The truth is, my mother doesn’t. OK, she functions on an everyday level, but that’s all she is doing, functioning. Since Dad left her for Jude, all the life’s seeped out of her. It’s like every day she fades away a bit more like an old photograph. I’m afraid one day she’ll disappear altogether.

I will never let a guy do that to me.

‘I read in a magazine once that breaking up is a form of bereavement,’ says Zoe gloomily.

‘Really?’

‘Yeah, only it’s worse in a way. Especially if the corpse is still around, chatting someone else up before your eyes.’

We go shopping to cheer ourselves up, trawling in and out of stores. Zoe spends a small fortune on random stuff, but my heart’s not in it. I don’t know what’s the matter with me today.

‘Isn’t that your sister?’ says Zoe. I follow her eyes and spot Livi, easily identifiable by her cropped, blonde hair and her loud laugh. She’s in the middle of a noisy gang of kids. I recognize a couple of them from when I was at school. Troublemakers. At least she’s not still with Bus Boy.

Zoe shakes her head in disbelief. ‘What is she doing with them?’

People are attracted to Livi like bees to a bright, beautiful flower. She stands head and shoulders above the rest of us boring bedding plants. But the trouble is, she attracts wasps too. There’s one buzzing round her now, hands everywhere, touching her every chance he gets …

Get your hands off my little sister! I scream inside.

‘Anna!’ Livi sees me and immediately detaches herself from his clutches, bounding over to greet me. I know what she’s doing, she doesn’t want me to see who she’s hanging out with, but it’s too late. The boy follows behind, hovering over her like a hornet.

‘Who’s this? Aren’t you going to introduce me?’

Livi looks nervous.

‘This is Steven. Ferret, this is my sister, Anna.’

So this is the celebrated Ferret. I study him. He’s not that tall, about the same height as her, with fair hair sticking out from beneath a black beanie. He’s quite good-looking but his face is a bit too thin, his nose too long, and his eyes too small for my taste.

‘Ferret,’ I say. ‘Suits you.’

The eyes harden. ‘What’s that supposed to mean?’

‘Nothing. It’s your name, not mine.’

Livi laughs nervously. ‘His name’s Steven Ferris. That’s why he’s called Ferret.’

Great.
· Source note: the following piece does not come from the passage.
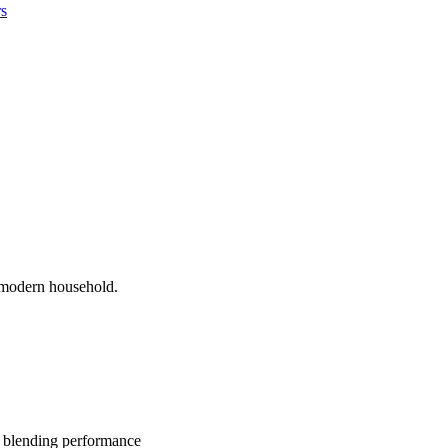
rs
l modern household.
he blending performance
I’ve insulted him without even meaning to. He stares me out, pale eyes narrowed. When I drop my gaze he gives a victorious, insolent little bark of a laugh, like he’s won, and turns away.

I’m furious.

‘What are you doing with that?’ I hiss.

Livi’s face falls. ‘Loads of girls like him. He’s dead fit.’

‘No he’s not, Liv. You can do so much better than him!’

She shakes her head. ‘You don’t know him!’

‘I don’t want to know him!’

‘Get lost!’ she says and now she turns away.

‘Livi! Don’t be daft!’

‘Piss off!’ she yells at me.

Behind her, her mates burst out into shrieks of laughter.

All except Ferret, who stands there staring silently at me, a twisted, malevolent smile on his pale, pinched face.

I turn on my heel and walk away.





He watched as she disappeared down the mall with her fat friend in tow. He’d got her measure now. One of those girls who thinks she knows everything. Thinks she’s better than everyone else.

Well, you can be too clever for your own good.

He could teach her a thing or two. He could show her.